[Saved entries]

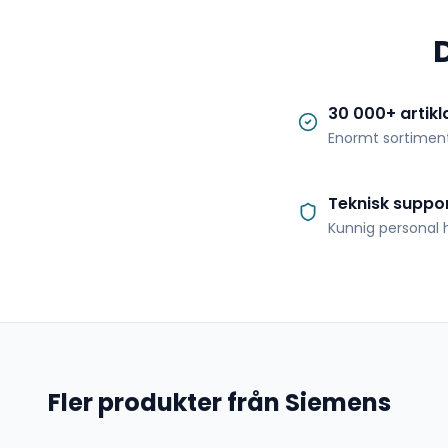
30 000+ artikl
Enormt sortimen
Teknisk suppo
Kunnig personal h
Fler produkter från Siemens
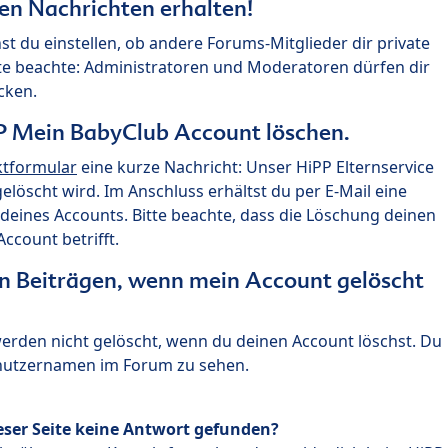
ten Nachrichten erhalten!
st du einstellen, ob andere Forums-Mitglieder dir private
te beachte: Administratoren und Moderatoren dürfen dir
cken.
P Mein BabyClub Account löschen.
ktformular
eine kurze Nachricht: Unser HiPP Elternservice
 gelöscht wird. Im Anschluss erhältst du per E-Mail eine
deines Accounts. Bitte beachte, dass die Löschung deinen
count betrifft.
n Beiträgen, wenn mein Account gelöscht
 werden nicht gelöscht, wenn du deinen Account löschst. Du
enutzernamen im Forum zu sehen.
eser Seite keine Antwort gefunden?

(What is being asked)
Repeat the records verbatim, excluding pictures.

(Exercise output)
30 000+ artikl
Enormt sortimen
Teknisk suppo
Kunnig personal h
Fler produkter från Siemens
ten Nachrichten erhalten!
st du einstellen, ob andere Forums-Mitglieder dir private
te beachte: Administratoren und Moderatoren dürfen dir
cken.
P Mein BabyClub Account löschen.
ktformular
eine kurze Nachricht: Unser HiPP Elternservice
 gelöscht wird. Im Anschluss erhältst du per E-Mail eine
deines Accounts. Bitte beachte, dass die Löschung deinen
count betrifft.
n Beiträgen, wenn mein Account gelöscht
 werden nicht gelöscht, wenn du deinen Account löschst. Du
enutzernamen im Forum zu sehen.
eser Seite keine Antwort gefunden?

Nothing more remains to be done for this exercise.